Rauchen verteuert Beitrag
Die Laufzeit des Vertrags bestimmt den Beitrag mit: Je kürzer der Vertrag läuft, desto geringer der Beitrag. Frauen können sich günstiger versichern als Männer, denn ihre ­Lebenserwartung ist höher und ihr Risiko, jung zu sterben, ist geringer als das von Männern. Die Sterbestatistik ist auch der Grund für die Preisunterschiede zwischen den Tarifen für Raucher und Nichtraucher. Raucher haben im Durchschnitt eine geringere Lebenserwartung als Nichtraucher. Deshalb ist der Schutz für Raucher bei vielen Gesellschaften teurer. Für eine Versicherungssumme von 150 000 Euro muss der 34-jährige rauchender Modellkunde von Finanztest beim günstigsten überregionalen Anbieter Ontos 489 Euro zahlen. Das sind im Jahr 266 Euro mehr als ein gleichaltriger Nichtraucher für den günstigsten Tarif im Test überweisen muss.

Versicherer prüfen Risiko
Weil Versicherungsunternehmen ihr Risiko möglichst genau kennen möchten, bevor sie den Beitrag festlegen, fragen sie ihre Kunden nicht nur nach dem Nikotinkonsum und risikoreichen Hobbys. Sie wollen auch Auskunft über ihren Gesundheitszustand. Schon Übergewicht oder erhöhte Blutfettwerte sind für die Versicherungsgesellschaften ein höheres Risiko – und das lassen sie sich mit höheren Beiträgen bezahlen. Den Grund für einen Risikozuschlag sollten die Versicherungsgesellschaften bereits vor Vertragsbeginn nennen. Kranke Kunden können später versuchen, den Risikozuschlag wieder loszuwerden, wenn sich ihr Gesundheitszustand bessert. Legen sie ein ärztliches Attest vor, wird ein kundenfreundlicher Versicherer den Mehrbeitrag reduzieren. Bei sehr hohen Versicherungssummen verlangen die Versicherer vor Vertragsabschluss ein ärztliches Gutachten. Sie entscheiden damit, ob sie einen Kunden annehmen und wie viel er zahlen muss.

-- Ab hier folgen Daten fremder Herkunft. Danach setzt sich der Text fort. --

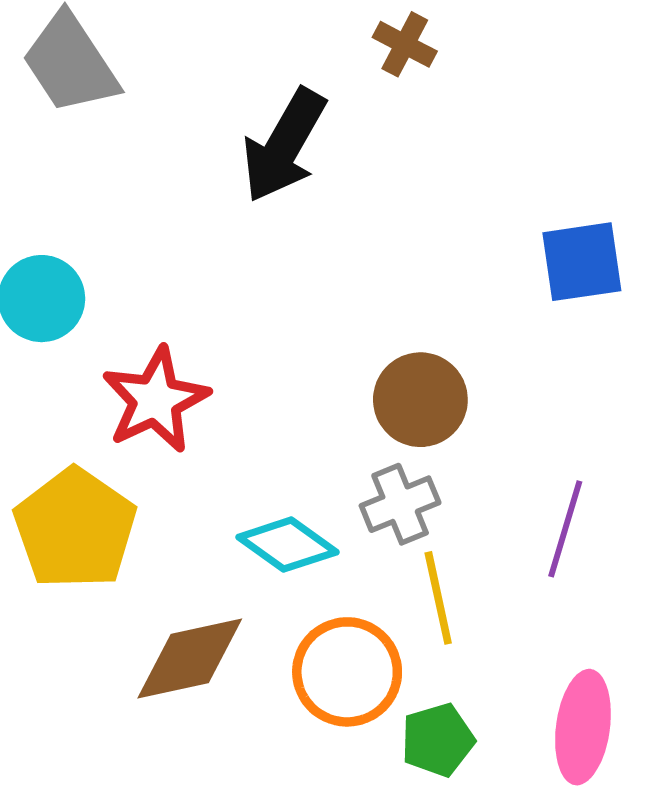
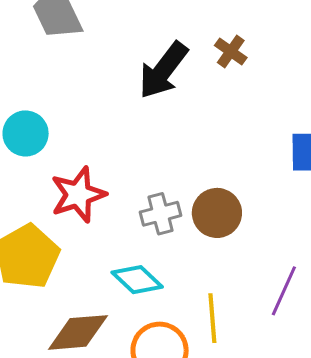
brown cross: (405, 44) -> (231, 52), moved
gray cross: (400, 504) -> (161, 214), moved

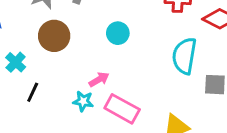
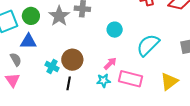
brown circle: (54, 36) -> (72, 60), moved
cyan semicircle: (184, 56) -> (148, 45), moved, turned 50

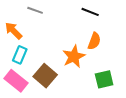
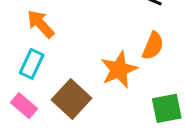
orange arrow: (14, 31) -> (41, 24), moved
pink rectangle: (16, 81) -> (24, 106), size x0.7

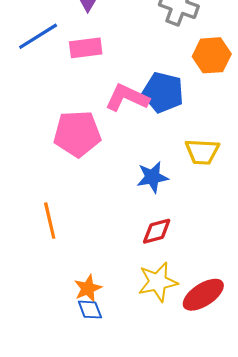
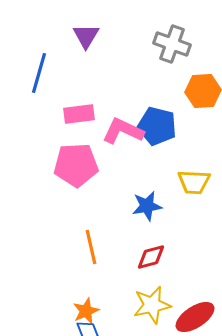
blue line: (38, 36) -> (39, 73), turned -42
pink rectangle: (86, 48) -> (79, 114), moved
orange line: (50, 221) -> (91, 247), moved

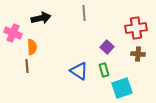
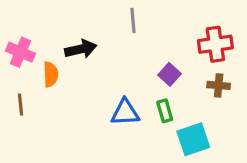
black arrow: (41, 18) -> (81, 49), moved
brown line: (27, 66) -> (21, 104), moved
blue triangle: (79, 71) -> (125, 112), turned -36

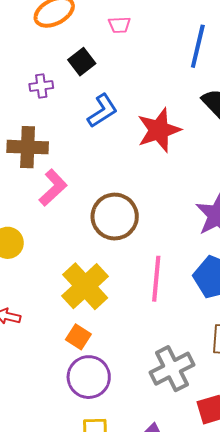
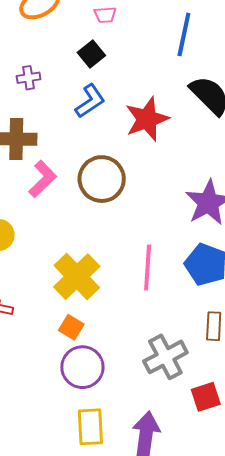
black square: (82, 62) -> (91, 54), moved
brown circle: (115, 217) -> (102, 179), moved

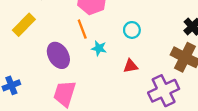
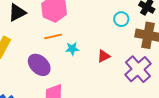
orange line: (82, 29) -> (53, 36), turned -66
cyan circle: (132, 30) -> (121, 19), moved

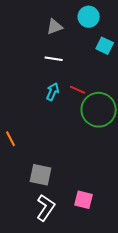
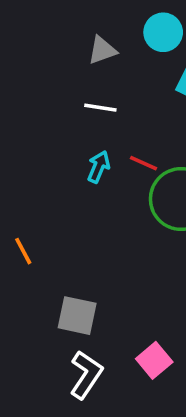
pink square: (84, 200) -> (154, 360), turned 36

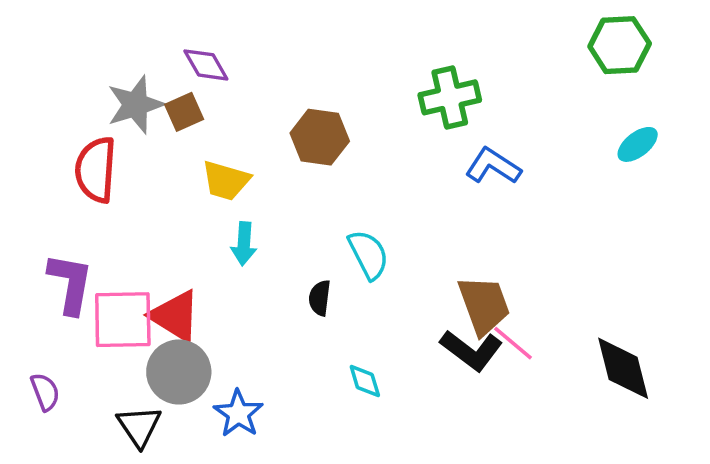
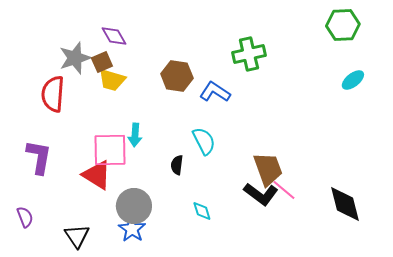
blue L-shape: (493, 166) -> (215, 92), moved
yellow trapezoid: (226, 181) -> (112, 80), moved
pink square: (123, 320) -> (110, 150), moved
gray circle: (179, 372) -> (134, 206), moved

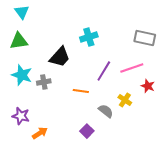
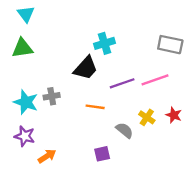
black trapezoid: (60, 57) -> (86, 68), moved
purple line: (104, 71) -> (122, 83), turned 40
cyan star: (22, 75) -> (26, 102), moved
red star: (148, 86) -> (174, 115), moved
purple square: (87, 131) -> (102, 154), turned 32

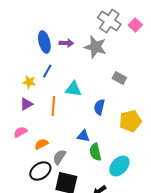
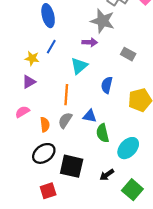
purple arrow: (66, 43) -> (90, 42), moved
cyan triangle: (73, 89) -> (79, 66), turned -48
orange line: (53, 106) -> (66, 95), moved
orange semicircle: (41, 144) -> (45, 125), turned 112
gray semicircle: (59, 157) -> (65, 120), moved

Versicherungssumme frei wählbar
Die Versicherungssumme wählt jeder Kunde nach seinem Bedarf. Mit einer Versicherungssumme von 150 000 Euro hätte die Familie des Versicherten nach seinem Tod 20 Jahre lang 900 Franken monatlich zur Verfügung, wenn sie die Summe zu 4 Prozent Zinsen anlegte. Die Vertragslaufzeit sollte der Kunde so lange festschreiben, wie seine Hinterbliebenen den Schutz benötigen, zum Beispiel bis zum 65. ­Lebensjahr des Versicherten. So wäre eine nicht berufstätige Lebenspartnerin abgesichert, wenn der Alleinverdiener vor seinem 65. Geburtstag stirbt. Oder die Kinder stehen nicht mit leeren Händen da, wenn sie noch Unterstützung brauchen, zum Beispiel in der Zeit ihres Studiums. Das Risiko eines frühen Todes ist nicht so klein: Mehr als 16 Prozent aller 2008 Verstorbenen waren noch keine 65 Jahre alt.

Comments are closed.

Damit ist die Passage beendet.